Exercise
Each line below is to be copied exactly; images do not go into the copy.

Saved data entries
<<<<

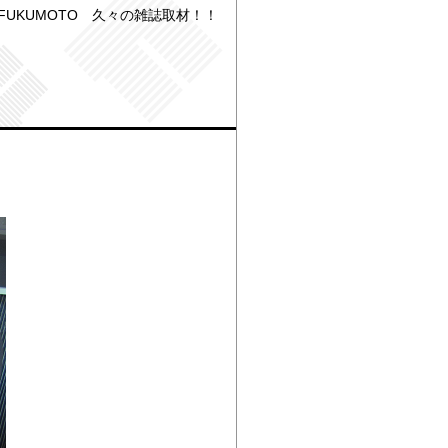
FUKUMOTO 久々の雑誌取材！！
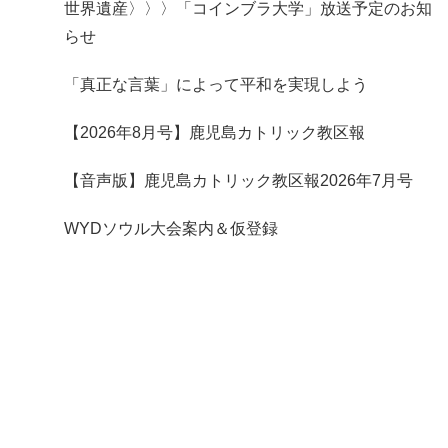
世界遺産〉〉〉「コインブラ大学」放送予定のお知
らせ
「真正な言葉」によって平和を実現しよう
【2026年8月号】鹿児島カトリック教区報
【音声版】鹿児島カトリック教区報2026年7月号
WYDソウル大会案内＆仮登録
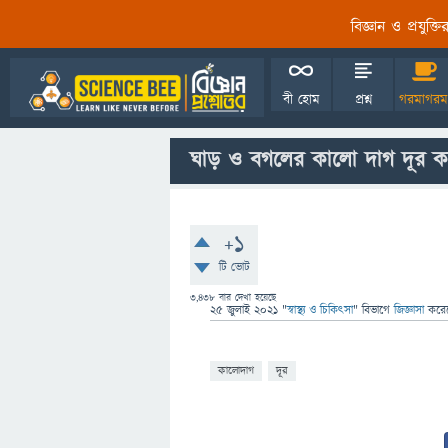
বিজ্ঞান ও প্রযুক্
বী হোম
প্রশ্ন
গরমাগরম
ঘাড় ও বগলের কালো দাগ দূর ক
+1
টি ভোট
3,438
বার দেখা হয়েছে
25 জুলাই 2021
"
স্বাস্থ্য ও চিকিৎসা
" বিভাগে
জিজ্ঞাসা
করে
কালোদাগ
দূর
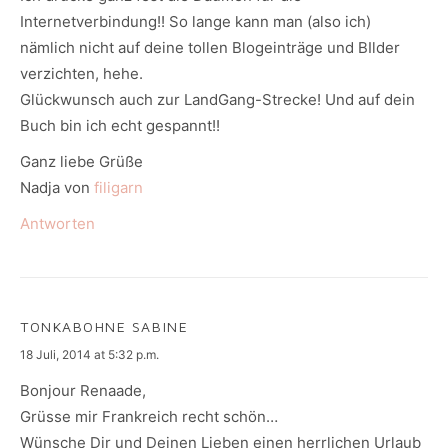
Internetverbindung!! So lange kann man (also ich)
nämlich nicht auf deine tollen Blogeinträge und BIlder
verzichten, hehe.
Glückwunsch auch zur LandGang-Strecke! Und auf dein
Buch bin ich echt gespannt!!
Ganz liebe Grüße
Nadja von
filigarn
Antworten
TONKABOHNE SABINE
says:
18 Juli, 2014 at 5:32 p.m.
Bonjour Renaade,
Grüsse mir Frankreich recht schön…
Wünsche Dir und Deinen Lieben einen herrlichen Urlaub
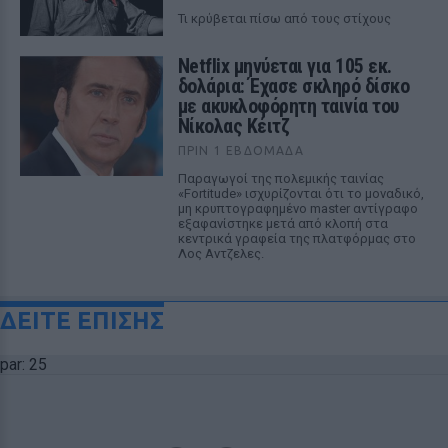
Τι κρύβεται πίσω από τους στίχους
Netflix μηνύεται για 105 εκ.
δολάρια: Έχασε σκληρό δίσκο
με ακυκλοφόρητη ταινία του
Νίκολας Κέιτζ
ΠΡΙΝ 1 ΕΒΔΟΜΆΔΑ
Παραγωγοί της πολεμικής ταινίας
«Fortitude» ισχυρίζονται ότι το μοναδικό,
μη κρυπτογραφημένο master αντίγραφο
εξαφανίστηκε μετά από κλοπή στα
κεντρικά γραφεία της πλατφόρμας στο
Λος Αντζελες.
ΔΕΙΤΕ ΕΠΙΣΗΣ
par: 25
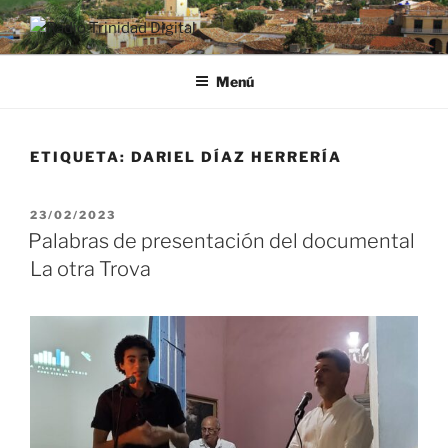
Saltar
al
RADIO TRINIDAD DIGITAL
Desde la Ciudad Museo del Caribe
contenido
Menú
ETIQUETA:
DARIEL DÍAZ HERRERÍA
PUBLICADO
23/02/2023
EL
Palabras de presentación del documental
La otra Trova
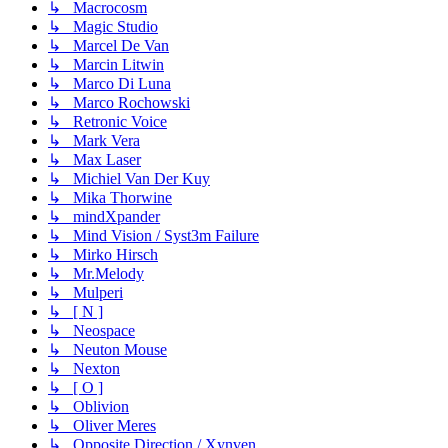
↳ Macrocosm
↳ Magic Studio
↳ Marcel De Van
↳ Marcin Litwin
↳ Marco Di Luna
↳ Marco Rochowski
↳ Retronic Voice
↳ Mark Vera
↳ Max Laser
↳ Michiel Van Der Kuy
↳ Mika Thorwine
↳ mindXpander
↳ Mind Vision / Syst3m Failure
↳ Mirko Hirsch
↳ Mr.Melody
↳ Mulperi
↳ [ N ]
↳ Neospace
↳ Neuton Mouse
↳ Nexton
↳ [ O ]
↳ Oblivion
↳ Oliver Meres
↳ Opposite Direction / Xynven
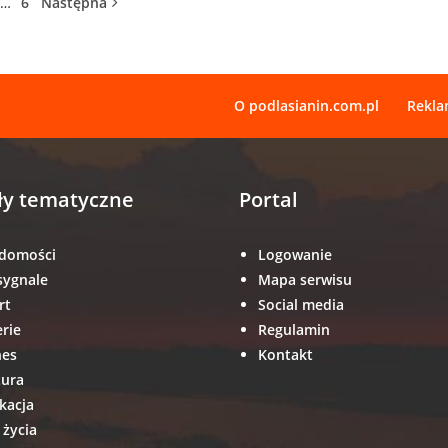
…
6
Następna
O podlasianin.com.pl
Rekl
ły tematyczne
Portal
domości
Logowanie
sygnale
Mapa serwisu
rt
Social media
erie
Regulamin
nes
Kontakt
tura
kacja
 życia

>>>>

Output for this exercise
FUKUMOTO 久々の雑誌取材！！
世界遺産〉〉〉「コインブラ大学」放送予定のお知
らせ
「真正な言葉」によって平和を実現しよう
【2026年8月号】鹿児島カトリック教区報
【音声版】鹿児島カトリック教区報2026年7月号
WYDソウル大会案内＆仮登録
বিজ্ঞান ও প্রযুক্
বী হোম
প্রশ্ন
গরমাগরম
ঘাড় ও বগলের কালো দাগ দূর ক
+1
টি ভোট
3,438
বার দেখা হয়েছে
25 জুলাই 2021
"
স্বাস্থ্য ও চিকিৎসা
" বিভাগে
জিজ্ঞাসা
করে
কালোদাগ
দূর
Internetverbindung!! So lange kann man (also ich)
nämlich nicht auf deine tollen Blogeinträge und BIlder
verzichten, hehe.
Glückwunsch auch zur LandGang-Strecke! Und auf dein
Buch bin ich echt gespannt!!
Ganz liebe Grüße
Nadja von
filigarn
Antworten
TONKABOHNE SABINE
says:
18 Juli, 2014 at 5:32 p.m.
Bonjour Renaade,
Grüsse mir Frankreich recht schön…
Wünsche Dir und Deinen Lieben einen herrlichen Urlaub
Τι κρύβεται πίσω από τους στίχους
Netflix μηνύεται για 105 εκ.
δολάρια: Έχασε σκληρό δίσκο
με ακυκλοφόρητη ταινία του
Νίκολας Κέιτζ
ΠΡΙΝ 1 ΕΒΔΟΜΆΔΑ
Παραγωγοί της πολεμικής ταινίας
«Fortitude» ισχυρίζονται ότι το μοναδικό,
μη κρυπτογραφημένο master αντίγραφο
εξαφανίστηκε μετά από κλοπή στα
κεντρικά γραφεία της πλατφόρμας στο
Λος Αντζελες.
ΔΕΙΤΕ ΕΠΙΣΗΣ
par: 25
Saltar
al
RADIO TRINIDAD DIGITAL
Desde la Ciudad Museo del Caribe
contenido
Menú
ETIQUETA:
DARIEL DÍAZ HERRERÍA
PUBLICADO
23/02/2023
EL
Palabras de presentación del documental
La otra Trova
↳ Macrocosm
↳ Magic Studio
↳ Marcel De Van
↳ Marcin Litwin
↳ Marco Di Luna
↳ Marco Rochowski
↳ Retronic Voice
↳ Mark Vera
↳ Max Laser
↳ Michiel Van Der Kuy
↳ Mika Thorwine
↳ mindXpander
↳ Mind Vision / Syst3m Failure
↳ Mirko Hirsch
↳ Mr.Melody
↳ Mulperi
↳ [ N ]
↳ Neospace
↳ Neuton Mouse
↳ Nexton
↳ [ O ]
↳ Oblivion
↳ Oliver Meres
↳ Opposite Direction / Xynven
…
6
Następna
O podlasianin.com.pl
Rekl
ły tematyczne
Portal
domości
Logowanie
sygnale
Mapa serwisu
rt
Social media
erie
Regulamin
nes
Kontakt
tura
kacja
 życia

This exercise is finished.